Rep. Edcel Lagman to Supreme Court: Making Filipino an elective ‘unconstitutional’
MANILA, Philippines — Treating Filipino and Philippine literature as “optional subjects” in college is in direct contradiction to the 1987 Constitution, which makes the latest decision of the Supreme Court (SC) “unconstitutional,” an independent opposition lawmaker said yesterday.
“There is no alternative to fostering and inculcating nationalism and patriotism other than teaching Filipino and Philippine literature. Section 6 of Article XIV categorically mandates that the national language of the Philippines is Filipino,” Albay Rep. Edcel Lagman insisted.
In a statement, the lawyer-legislator pointed out that the SC’s “downgrading” of Panitikan as “merely elective or optional subjects in college is unconstitutional and anti-youth.”

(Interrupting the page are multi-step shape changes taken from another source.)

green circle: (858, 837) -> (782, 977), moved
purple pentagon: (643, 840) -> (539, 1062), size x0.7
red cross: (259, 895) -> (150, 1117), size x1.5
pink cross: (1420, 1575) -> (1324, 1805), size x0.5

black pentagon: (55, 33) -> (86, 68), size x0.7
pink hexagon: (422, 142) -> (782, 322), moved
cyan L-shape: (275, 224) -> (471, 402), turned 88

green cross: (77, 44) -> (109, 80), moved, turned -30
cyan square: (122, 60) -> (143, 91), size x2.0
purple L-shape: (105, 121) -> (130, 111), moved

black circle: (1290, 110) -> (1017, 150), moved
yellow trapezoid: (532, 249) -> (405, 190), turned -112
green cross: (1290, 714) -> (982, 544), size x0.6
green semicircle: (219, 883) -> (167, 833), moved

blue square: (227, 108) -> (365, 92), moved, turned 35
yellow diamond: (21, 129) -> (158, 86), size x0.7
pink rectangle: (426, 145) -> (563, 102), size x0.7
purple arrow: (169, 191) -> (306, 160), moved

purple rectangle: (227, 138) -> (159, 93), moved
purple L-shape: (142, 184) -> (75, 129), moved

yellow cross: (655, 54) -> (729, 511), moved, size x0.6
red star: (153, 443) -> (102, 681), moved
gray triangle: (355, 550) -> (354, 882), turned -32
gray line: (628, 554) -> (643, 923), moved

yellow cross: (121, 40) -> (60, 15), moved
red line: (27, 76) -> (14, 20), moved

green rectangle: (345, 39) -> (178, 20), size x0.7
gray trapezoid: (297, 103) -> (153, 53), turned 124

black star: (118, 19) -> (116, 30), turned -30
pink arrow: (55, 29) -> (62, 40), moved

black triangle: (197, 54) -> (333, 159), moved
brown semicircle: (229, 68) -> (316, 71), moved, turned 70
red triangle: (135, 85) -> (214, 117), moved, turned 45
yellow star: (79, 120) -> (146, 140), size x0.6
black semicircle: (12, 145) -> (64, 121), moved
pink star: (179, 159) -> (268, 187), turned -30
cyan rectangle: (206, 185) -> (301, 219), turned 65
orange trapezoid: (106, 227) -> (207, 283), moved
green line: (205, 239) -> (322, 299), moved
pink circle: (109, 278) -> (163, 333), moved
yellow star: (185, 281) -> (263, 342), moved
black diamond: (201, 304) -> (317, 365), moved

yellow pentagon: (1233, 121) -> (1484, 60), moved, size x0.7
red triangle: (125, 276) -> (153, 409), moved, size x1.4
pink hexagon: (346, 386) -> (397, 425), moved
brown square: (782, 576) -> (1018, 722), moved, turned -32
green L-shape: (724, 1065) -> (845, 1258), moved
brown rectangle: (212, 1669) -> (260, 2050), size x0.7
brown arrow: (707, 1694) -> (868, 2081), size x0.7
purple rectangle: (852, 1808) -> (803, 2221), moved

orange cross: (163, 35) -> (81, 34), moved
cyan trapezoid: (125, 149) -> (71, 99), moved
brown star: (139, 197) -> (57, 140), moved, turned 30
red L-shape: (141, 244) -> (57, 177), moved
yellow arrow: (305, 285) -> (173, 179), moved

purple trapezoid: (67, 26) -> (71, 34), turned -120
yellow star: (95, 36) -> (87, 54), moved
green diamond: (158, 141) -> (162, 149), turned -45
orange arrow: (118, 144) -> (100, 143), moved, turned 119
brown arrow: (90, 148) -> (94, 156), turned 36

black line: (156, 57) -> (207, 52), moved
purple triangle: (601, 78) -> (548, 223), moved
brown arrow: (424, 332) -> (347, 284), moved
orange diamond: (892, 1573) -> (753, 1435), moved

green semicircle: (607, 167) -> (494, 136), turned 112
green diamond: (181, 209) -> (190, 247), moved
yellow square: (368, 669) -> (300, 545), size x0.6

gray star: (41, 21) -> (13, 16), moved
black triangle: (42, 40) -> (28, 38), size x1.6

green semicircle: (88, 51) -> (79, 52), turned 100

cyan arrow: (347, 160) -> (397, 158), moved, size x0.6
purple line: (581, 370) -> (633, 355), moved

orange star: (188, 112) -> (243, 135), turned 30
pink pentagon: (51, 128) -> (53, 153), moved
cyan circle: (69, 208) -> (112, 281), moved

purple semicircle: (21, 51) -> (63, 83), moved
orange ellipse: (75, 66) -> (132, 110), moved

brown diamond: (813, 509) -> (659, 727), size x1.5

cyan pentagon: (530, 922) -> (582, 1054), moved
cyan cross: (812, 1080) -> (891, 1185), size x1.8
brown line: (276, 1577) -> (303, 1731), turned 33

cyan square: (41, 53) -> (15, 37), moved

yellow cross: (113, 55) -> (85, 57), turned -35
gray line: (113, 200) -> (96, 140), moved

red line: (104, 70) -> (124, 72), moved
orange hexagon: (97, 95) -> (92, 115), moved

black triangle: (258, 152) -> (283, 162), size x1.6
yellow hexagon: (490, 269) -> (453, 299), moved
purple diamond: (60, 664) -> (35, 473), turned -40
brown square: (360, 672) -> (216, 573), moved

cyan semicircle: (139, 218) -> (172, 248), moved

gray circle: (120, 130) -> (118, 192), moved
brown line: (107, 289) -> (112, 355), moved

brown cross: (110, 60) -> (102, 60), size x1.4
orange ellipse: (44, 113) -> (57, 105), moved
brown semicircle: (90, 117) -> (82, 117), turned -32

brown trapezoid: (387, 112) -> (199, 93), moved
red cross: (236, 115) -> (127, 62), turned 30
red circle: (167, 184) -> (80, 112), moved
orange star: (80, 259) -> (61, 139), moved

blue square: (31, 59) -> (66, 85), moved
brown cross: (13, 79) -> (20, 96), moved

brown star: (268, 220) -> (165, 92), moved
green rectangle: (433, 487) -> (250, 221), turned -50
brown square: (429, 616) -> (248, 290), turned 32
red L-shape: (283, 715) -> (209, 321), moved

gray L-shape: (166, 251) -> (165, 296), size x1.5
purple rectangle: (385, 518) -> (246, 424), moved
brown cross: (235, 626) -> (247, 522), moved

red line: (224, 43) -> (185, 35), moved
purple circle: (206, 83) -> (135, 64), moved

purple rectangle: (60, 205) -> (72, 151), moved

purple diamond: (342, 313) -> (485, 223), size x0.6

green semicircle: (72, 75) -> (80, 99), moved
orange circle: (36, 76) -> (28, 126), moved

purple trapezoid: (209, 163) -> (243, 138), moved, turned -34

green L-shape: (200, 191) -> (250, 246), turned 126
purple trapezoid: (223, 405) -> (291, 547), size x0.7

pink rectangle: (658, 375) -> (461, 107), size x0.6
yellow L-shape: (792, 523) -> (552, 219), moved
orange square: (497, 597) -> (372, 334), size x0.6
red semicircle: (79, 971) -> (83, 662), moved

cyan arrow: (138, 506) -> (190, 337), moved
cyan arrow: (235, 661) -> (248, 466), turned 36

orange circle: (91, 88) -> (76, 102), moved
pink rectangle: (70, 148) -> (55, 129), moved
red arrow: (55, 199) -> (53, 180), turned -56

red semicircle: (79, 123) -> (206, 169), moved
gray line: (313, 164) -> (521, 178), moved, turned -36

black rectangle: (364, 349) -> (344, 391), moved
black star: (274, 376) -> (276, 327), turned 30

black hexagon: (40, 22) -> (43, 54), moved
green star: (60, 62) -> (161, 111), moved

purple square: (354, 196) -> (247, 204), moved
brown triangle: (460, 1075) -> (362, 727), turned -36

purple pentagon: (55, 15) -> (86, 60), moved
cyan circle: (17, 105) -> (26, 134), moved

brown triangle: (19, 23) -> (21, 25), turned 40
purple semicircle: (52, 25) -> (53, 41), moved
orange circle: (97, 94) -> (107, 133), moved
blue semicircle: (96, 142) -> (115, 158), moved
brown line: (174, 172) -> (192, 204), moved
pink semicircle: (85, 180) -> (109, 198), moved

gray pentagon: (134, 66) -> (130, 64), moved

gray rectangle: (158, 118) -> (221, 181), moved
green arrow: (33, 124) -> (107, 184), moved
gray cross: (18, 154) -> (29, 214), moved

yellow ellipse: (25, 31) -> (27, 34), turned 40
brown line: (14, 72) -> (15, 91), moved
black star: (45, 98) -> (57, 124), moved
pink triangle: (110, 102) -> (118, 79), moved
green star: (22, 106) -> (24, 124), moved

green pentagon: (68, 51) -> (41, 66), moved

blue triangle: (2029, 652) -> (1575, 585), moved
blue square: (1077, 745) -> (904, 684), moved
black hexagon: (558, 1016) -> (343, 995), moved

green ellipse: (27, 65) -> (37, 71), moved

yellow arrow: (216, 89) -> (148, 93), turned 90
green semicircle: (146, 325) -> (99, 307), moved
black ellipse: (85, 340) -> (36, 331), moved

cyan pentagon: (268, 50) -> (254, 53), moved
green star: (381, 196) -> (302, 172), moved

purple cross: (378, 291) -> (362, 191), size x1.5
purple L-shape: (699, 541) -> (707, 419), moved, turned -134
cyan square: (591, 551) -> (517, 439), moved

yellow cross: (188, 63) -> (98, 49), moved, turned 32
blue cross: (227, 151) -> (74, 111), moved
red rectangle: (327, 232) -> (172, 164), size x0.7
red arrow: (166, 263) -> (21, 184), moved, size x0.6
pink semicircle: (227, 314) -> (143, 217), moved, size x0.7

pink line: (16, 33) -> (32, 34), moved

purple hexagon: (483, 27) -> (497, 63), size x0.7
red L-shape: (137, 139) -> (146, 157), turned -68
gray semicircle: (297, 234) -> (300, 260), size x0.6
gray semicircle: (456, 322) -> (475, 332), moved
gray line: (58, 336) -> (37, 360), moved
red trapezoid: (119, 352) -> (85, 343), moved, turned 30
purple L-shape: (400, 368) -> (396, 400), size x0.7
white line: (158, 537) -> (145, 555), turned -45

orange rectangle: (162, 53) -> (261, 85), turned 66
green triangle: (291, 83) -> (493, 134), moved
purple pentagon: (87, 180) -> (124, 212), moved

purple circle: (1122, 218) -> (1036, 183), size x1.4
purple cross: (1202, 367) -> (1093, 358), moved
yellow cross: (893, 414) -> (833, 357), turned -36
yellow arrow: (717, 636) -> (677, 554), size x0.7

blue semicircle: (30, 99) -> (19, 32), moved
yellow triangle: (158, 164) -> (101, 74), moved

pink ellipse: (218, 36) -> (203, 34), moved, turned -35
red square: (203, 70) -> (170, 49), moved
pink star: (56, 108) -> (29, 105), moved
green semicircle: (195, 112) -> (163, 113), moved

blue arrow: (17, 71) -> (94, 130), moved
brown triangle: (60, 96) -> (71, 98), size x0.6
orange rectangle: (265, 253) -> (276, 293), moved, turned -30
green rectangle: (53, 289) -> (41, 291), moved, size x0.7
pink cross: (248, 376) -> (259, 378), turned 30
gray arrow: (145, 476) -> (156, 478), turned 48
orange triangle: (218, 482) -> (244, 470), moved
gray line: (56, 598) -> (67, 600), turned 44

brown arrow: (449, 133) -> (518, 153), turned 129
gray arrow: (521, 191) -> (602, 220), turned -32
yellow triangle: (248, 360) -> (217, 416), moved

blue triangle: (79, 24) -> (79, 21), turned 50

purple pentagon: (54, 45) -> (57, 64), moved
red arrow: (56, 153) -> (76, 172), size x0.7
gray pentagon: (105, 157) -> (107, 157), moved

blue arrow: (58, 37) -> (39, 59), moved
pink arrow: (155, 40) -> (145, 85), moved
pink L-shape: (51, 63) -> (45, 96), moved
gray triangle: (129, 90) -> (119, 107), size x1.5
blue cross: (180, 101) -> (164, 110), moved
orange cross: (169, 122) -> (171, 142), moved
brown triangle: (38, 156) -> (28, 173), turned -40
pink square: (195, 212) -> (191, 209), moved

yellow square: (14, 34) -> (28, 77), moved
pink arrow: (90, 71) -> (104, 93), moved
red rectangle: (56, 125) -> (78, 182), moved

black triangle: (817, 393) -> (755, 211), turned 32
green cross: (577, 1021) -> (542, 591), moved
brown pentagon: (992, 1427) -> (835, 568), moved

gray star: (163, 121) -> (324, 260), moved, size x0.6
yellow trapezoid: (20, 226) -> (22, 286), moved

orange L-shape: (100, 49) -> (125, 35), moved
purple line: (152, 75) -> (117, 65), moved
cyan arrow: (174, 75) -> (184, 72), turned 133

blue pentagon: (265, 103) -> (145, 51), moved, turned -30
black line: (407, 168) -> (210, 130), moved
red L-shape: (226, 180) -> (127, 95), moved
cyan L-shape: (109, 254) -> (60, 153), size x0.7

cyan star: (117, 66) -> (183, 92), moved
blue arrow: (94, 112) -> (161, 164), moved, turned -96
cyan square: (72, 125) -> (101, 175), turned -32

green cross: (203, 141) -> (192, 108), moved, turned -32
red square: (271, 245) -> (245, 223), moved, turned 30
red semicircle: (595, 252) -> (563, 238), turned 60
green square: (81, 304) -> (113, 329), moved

“It is an aberration that the teaching of Filipino, which is the national language, is only elective while teaching of a foreign language like English is compulsory,” the veteran Bicolano lawmaker asserted.
“Language involves muscle memory. You lose it if you don’t use it,” Lagman argued further, invoking that contrary to the SC ruling, the constitutional “provision does not need an implementing statute for its enforcement.”
This is not the first time he has assailed collegial decisions of the tribunal, where he lost in a number of cases, among them the removal of chief justice Ma. Lourdes Sereno through a quo warranto petition and not through impeachment and the extension of martial law in Mindanao.
“Since the SC is the final arbiter of legal issues, it could be supreme even in its errors,” Lagman said in August 2017 when he, along with the rest of civil society, lost in their attempt to block the burial of the late dictator Ferdinand Marcos at the Libingan ng mga Bayani.